Concuerdo contigo el aeropuerto de AQP no necesita una segunda pista por el momento y menos asi cruzada lo que si necesita con mas urgencia es una remodelacion y/o ampliacion de la terminal, espero que las autoridades arequipenas den luz verde a la consecion de este y pronto veamos un lindo aeropuerto digno de Arequipa.


----------



## elfuser

Muy buen aporte Chocaviento. La Aviacion Comercial en el Peru esta definitivamente en subida, pero siempre hay hechos que empañan este desarrollo. Por ejemplo:

Increíble! Por supuestas imperfecciones en pista de aterrizaje
IMPIDEN A AEROCONDOR VOLAR 
EN JET DE AYACUCHO AL CUSCO
Por aparentes problemas en la pista de aterrizaje del Aeropuerto de Ayacucho, de responsabilidad de Córpac, y un día antes de que la aerolínea AeroCóndor realice vuelos regulares en jet (de mayor capacidad) para interconectar Ayacucho con Cusco, un NOTAM de la DGAC prohibió que ingresen aviones jet a ese terminal aéreo. Solamente permite vuelos de aviones turbo hélice (de menor capacidad). Este hecho es paradójico considerando que hace dos semanas AeroCóndor anunció este vuelo y que a lo largo del año efectuó vuelos especiales por Semana Santa, el Día de la Madre, Fiestas Patrias, entre otros, sin que haya problemas en la pista de aterrizaje que fue sometida a un proceso de reparación.

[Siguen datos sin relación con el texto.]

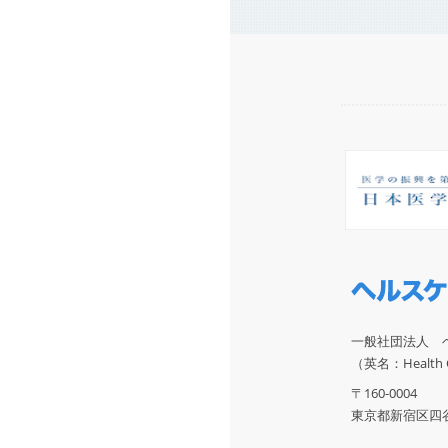
一般社団法人 
（英名：Health Ca
〒160-0004
東京都新宿区四谷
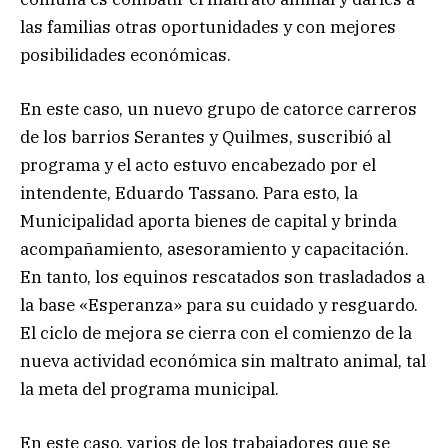
las familias otras oportunidades y con mejores
posibilidades económicas.
En este caso, un nuevo grupo de catorce carreros
de los barrios Serantes y Quilmes, suscribió al
programa y el acto estuvo encabezado por el
intendente, Eduardo Tassano. Para esto, la
Municipalidad aporta bienes de capital y brinda
acompañamiento, asesoramiento y capacitación.
En tanto, los equinos rescatados son trasladados a
la base «Esperanza» para su cuidado y resguardo.
El ciclo de mejora se cierra con el comienzo de la
nueva actividad económica sin maltrato animal, tal
la meta del programa municipal.
En este caso, varios de los trabajadores que se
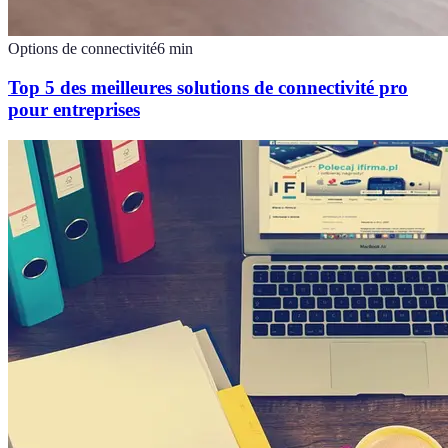
Options de connectivité
6
min
Top 5 des meilleures solutions de connectivité pro
pour entreprises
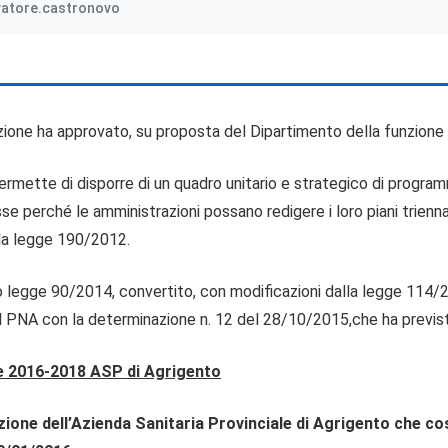
vatore.castronovo
zione ha approvato, su proposta del Dipartimento della funzione 
permette di disporre di un quadro unitario e strategico di progra
e perché le amministrazioni possano redigere i loro piani triennal
lla legge 190/2012.
o legge 90/2014, convertito, con modificazioni dalla legge 114/2
 PNA con la determinazione n. 12 del 28/10/2015,che ha previsto
ne 2016-2018 ASP di Agrigento
ruzione dell’Azienda Sanitaria Provinciale di Agrigento che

Tampoco hará otros vuelos Ayacucho-Cusco
AEROCONDOR CANCELA PROYECTO
DE VUELOS A CHACHAPOYAS Y JAEN
La decisión de la DGAC al prohibir que los aviones de jet de AeroCóndor puedar surcar los cielos de Ayacucho con destino a Cusco ha generado que el presidente ejecutivo de AeroCóndor, Luis Eduardo Palacín tome la decisión de “cancelar el proyecto de ir a Chachapoyas y Jaén, en Amazonas”. “No lo hago más. Estaba programado para empezar a hacerlo desde enero, pero no lo voy a hacer”, expresó Palacín, quien sostuvo que la misma determinación se ha tomado para los vuelos Ayacucho-Cusco, y que solamenmte habrá vuelos de Ayacucho a Andahuaylas en lo sucesivo. Finalmente dijo a la titular del Mincetur y a la del MTC “que no le vuelvan a pedir hacer esos vuelos”.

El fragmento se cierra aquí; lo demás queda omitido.